Retelling two daring, violent and captivating arctic expeditions, How to Survive in the North, also deftly blends a narrative of middle age angst (and mistake) into an adventure story of true beauty. Robert Bartlett's fierce determination and skill, Ada Blackjack's resourcefulness, and Vilhjalmur Stefansson's wild, blundering, optimistic naiveté make excellent reading. The story is made more moving by the lightness of Healy's linework, and the steady plodding of his narrative grids. An excellent visual and narrative package.

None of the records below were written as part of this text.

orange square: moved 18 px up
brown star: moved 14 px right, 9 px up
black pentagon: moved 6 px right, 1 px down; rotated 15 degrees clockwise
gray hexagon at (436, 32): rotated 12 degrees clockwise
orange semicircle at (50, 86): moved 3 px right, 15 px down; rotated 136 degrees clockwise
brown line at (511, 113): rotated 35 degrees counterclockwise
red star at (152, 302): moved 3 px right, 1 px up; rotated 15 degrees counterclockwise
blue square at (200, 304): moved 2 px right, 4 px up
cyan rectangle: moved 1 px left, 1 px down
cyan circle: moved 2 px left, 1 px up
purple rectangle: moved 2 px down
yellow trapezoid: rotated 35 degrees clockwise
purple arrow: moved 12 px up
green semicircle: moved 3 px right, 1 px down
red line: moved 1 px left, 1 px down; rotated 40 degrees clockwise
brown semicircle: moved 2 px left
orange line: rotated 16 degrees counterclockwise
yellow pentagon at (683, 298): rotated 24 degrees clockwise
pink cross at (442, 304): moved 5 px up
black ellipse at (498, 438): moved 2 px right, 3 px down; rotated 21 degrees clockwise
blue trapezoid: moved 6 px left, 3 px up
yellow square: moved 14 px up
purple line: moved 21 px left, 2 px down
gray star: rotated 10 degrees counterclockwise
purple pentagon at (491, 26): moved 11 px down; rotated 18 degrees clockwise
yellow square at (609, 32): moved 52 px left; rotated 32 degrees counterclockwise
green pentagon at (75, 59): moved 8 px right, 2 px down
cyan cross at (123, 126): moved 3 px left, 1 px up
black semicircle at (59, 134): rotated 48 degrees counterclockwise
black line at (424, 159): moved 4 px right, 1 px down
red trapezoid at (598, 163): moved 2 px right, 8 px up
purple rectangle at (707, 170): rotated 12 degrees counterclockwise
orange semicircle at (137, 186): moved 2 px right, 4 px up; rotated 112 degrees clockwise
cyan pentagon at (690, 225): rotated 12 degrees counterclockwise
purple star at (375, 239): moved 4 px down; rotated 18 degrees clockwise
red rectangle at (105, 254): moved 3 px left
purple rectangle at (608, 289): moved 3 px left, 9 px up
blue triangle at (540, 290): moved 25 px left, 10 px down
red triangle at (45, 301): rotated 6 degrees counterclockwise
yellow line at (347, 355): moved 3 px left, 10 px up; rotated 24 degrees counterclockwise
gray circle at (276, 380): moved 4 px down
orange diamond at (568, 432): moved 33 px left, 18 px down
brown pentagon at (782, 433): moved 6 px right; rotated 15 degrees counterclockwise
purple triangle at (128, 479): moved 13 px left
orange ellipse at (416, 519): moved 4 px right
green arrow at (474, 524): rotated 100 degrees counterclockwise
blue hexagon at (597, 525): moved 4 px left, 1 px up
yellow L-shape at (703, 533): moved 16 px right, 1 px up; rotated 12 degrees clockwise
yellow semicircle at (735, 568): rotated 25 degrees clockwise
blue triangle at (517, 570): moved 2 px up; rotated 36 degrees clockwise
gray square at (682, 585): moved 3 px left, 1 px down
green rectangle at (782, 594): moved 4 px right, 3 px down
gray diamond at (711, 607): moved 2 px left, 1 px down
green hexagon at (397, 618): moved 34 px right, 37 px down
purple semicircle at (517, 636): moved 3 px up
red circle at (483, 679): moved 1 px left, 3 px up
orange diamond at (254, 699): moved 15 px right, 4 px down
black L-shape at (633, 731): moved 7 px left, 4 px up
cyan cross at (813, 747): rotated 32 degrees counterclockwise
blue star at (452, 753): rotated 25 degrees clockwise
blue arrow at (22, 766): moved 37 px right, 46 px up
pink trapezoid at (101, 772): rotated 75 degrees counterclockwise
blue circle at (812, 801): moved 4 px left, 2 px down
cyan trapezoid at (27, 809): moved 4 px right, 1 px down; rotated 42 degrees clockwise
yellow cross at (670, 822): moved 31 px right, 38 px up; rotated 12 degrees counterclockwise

A Noir-esque mystery set in Baghdad, Sheriff of Babylon is a dark and intense look at the American occupation in Iraq and what humanity means in a world where it feels like there is very little left. Our protagonist, an American policeman training military recruits in Iraq, is drawn into a world of political manipulation by an American-Iraqi politician and Iraqi detective he becomes involved with. Beautiful moments of human intimacy intersperse within the bleakness of military and extremist violence. At once a detective story and a suspenseful thriller, Sheriff of Babylon is a deeply thoughtful story that gets inside your head and keeps you on the edge.
Uncanny Valley to the extreme, Tom King's Vision is a surreal and eerie look into the American dream. The Vision has created himself the perfect nuclear family - except for the fact that none of his created family is actually human. He, his wife, and their two children live in American suburbia just like their human counterparts. But as they soon find, it's harder than it looks to be 'human', and not everybody agrees with their idea of humanity. Here, the Vision's role as an Avenger actually takes a backseat to his role as a father; this is unlike any superhero comic you've read before.